Assistant Professor Alex Perkins
Alex Perkins, Eck Family Assistant Professor of Biological Sciences, and Sean Moore, Research Assistant Professor of Biological Sciences, have been accepted to join the Vaccine Impact Modeling Consortium. The consortium “aims to deliver a more sustainable, efficient, and transparent approach to generating disease burden and vaccine impact estimates.”
In discussing his lab’s contributions to the consortium, Perkins said, “My research group will support efforts to model the public health and economic impact of vaccination for yellow fever and Japanese encephalitis. We are grateful for support from the Global Alliance for Vaccine Impact and the Bill and Melinda Gates Foundation to carry out this work.”
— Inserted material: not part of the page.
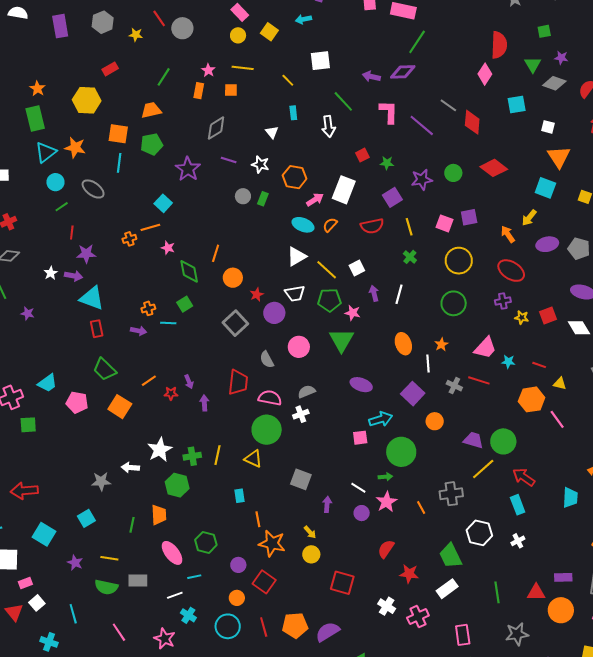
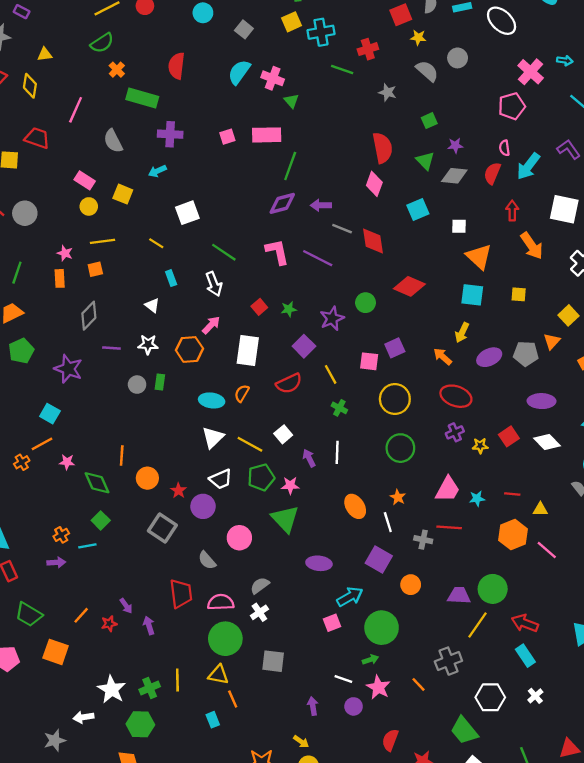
purple arrow: (371, 77) -> (321, 205), moved
pink arrow: (315, 200) -> (211, 325), moved
gray square: (301, 479) -> (273, 661), moved
orange line: (258, 519) -> (233, 699), moved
The overall goal of the Vaccine Impact Modelling Consortium is to establish more efficient systems for vaccine impact estimates generation with the priority countries being Ethiopia, India, Nigeria, and Pakistan. By working with a variety of modelling groups – like the Perkins lab – the administrative arm of the consortium is developing a web-based delivery platform to enable easy access to the latest data and to allow funders to have quick access to the estimates derived by the research teams. Additional information about the Vaccine Impact Modeling Consortium can be found at https://www.vaccineimpact.org.
Members of the Perkins lab, including Moore, are experts in applying mathematical, computational, and statistical approaches to better understand the dynamics of infectious disease transmission and control. The major themes of their ongoing work include spatiotemporal dynamics of pathogen transmission and infectious disease incidence, model-guided assessment of interventions for infectious disease prevention, and infectious disease dynamics in the context of global change.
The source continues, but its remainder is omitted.